So war das Trauerjahr beinahe abgelaufen, als auch das ganze kleine Fürstenthum plötzlich von Amtswegen in Trauer versetzt wurde. Der Landesfürst segnete das Zeitliche und hinterließ Alles, was er besessen, seinem Erben. Viel war es nicht. Die officielle Trauer nahm sechs Wochen in Anspruch. Die Gerichte siegelten schwarz; die Beamten trugen schwarze Flöre um den linken Arm und den Cylinder: nur Cylinder durften von Beamten während der Landestrauer getragen werden. Die Hofschauspieler erhielten sechs Wochen Ferien und überschwemmten die Theater des deutschen „Auslandes“ mit Gastspielen. Die überschießende gute Gesinnung zeigte sich in mancherlei rührenden Zügen: man schaffte schwarze Pferde zu loyalen Equipagen an; der Hofcorsettlieferant veranstaltete in seinen Schaufenstern eine sinnige Auslegung beflorter Handschuhe und Hosenträger in den Landesfarben. Der Hofconfitürier stellte eine braunschwarze Kolossalbüste des verewigten Monarchen von Chocolade aus. Das amtliche Blatt registrirte tiefbewegt „alle diese ungeheuchelten Beweise eines allgemeinen großen Schmerzes um die heimgegangenen landesväterlichen Tugenden“.

Dem Ländchen aber blieb der schwierigere Theil des Beweises seiner Theilnahme an dem allerhöchsten Familienereignisse noch vorbehalten.
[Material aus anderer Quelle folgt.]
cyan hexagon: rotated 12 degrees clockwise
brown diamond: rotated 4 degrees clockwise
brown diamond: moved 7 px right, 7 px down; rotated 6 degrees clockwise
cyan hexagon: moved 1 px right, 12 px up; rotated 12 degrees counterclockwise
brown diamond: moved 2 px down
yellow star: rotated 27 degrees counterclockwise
Denn mit dem letzten Tage der sechs Trauerwochen sollte der große ungeheuchelte Schmerz mit einem Male versiechen, jeder Thränenquell, der aus diesem Anlaß floß, trocken gelegt werden und von Mitternacht ab die Landestrauer in eitel Landesfreude sich verwandeln. Denn am kommenden Tage gedachte der neue Thronbesitzer seinen Regierungsantritt festlich zu begehen. Da durfte kein Städtchen und kein Flecken des Landes sich ausschließen, wenn es nicht höheren Ortes ungünstig vermerkt werden sollte. Namentlich trat an die Wirthe des Landes die Aufgabe heran, für geeignete Festveranstaltungen zu sorgen.

Auch die Wittwe Margret Stephan hatte ihre Anstalten für das fürstliche Fest zu treffen, und natürlich, wie alle Anderen, schon am letzten Tage der Trauerwochen, damit der kommende Tag Küche und Keller bei ihr in Ordnung finde. Und doch war ihr das Herz schwerer und trauriger als jedem andern Landeskind an diesem Tage. Denn gerade an diesem Tage vor einem Jahre war ihr Gatte gestorben.
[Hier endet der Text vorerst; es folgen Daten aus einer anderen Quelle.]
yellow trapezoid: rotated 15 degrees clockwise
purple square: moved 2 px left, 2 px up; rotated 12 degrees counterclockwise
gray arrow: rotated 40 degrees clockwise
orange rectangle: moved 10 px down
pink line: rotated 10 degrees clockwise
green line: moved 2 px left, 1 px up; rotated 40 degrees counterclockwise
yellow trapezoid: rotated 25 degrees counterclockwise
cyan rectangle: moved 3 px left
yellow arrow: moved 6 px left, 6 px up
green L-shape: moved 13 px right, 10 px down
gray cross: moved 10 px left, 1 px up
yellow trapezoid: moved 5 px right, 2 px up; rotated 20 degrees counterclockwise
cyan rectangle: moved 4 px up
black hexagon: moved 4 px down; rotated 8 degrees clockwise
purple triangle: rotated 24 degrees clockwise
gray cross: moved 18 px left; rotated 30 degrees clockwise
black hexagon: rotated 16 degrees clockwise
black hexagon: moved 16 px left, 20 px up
Es that ihr sehr weh, daß sie heute nicht selbst an das Grab ihres Gustav sollte wandern, es nicht selbst sollte bekränzen können. Aber auch Kern, der stets nur das Nöthigste an loyalen Kundgebungen empfahl, hatte der Gastwirthin dringend gerathen, sich ordentlich zum Krönungsfest zu rüsten, um dem Neide Mißgünstiger keinen Stoff zum Gerede zu geben. So mußte denn das Opfer gebracht sein.

Am frühen Morgen verließ jung Margret die Mutter, um die duftigen Kränze des Frühlings, unvergänglicher Liebe auf dem Grabe des Vaters niederzulegen. – –

Vor zwanzig Jahren war ihre Mutter denselben Weg geschritten zu demselben Zwecke, wie sie heute.

Wie damals jubelten die Lerchen. Wie damals war die Luft erfüllt von dem kräftigen Dufte der Bergwiesen. Wie damals der Mutter, so winkte heute der Tochter als süßer Lohn nach der steilen, schattenlosen Steigung vor dem Gipfel des Berges das wonnige, lichte Grün des Buchenwaldes, unter dessen Laubdom man bis zum Dorfe hinabschritt.

Ja, die Mutter hatte der Tochter oft erzählt von jenem Gang nach dem Grabe der Eltern, den sie vor beinahe zwanzig Jahren gethan. War an diesem Morgen doch zum ersten Male in den Mai ihrer Liebe der tödtliche Frost gefallen, den das Wort Scheiden der jungen Liebesblüthe bringt. Und wie furchtbar hatte der Tag geendet – mit dem Morde der Johannisnacht!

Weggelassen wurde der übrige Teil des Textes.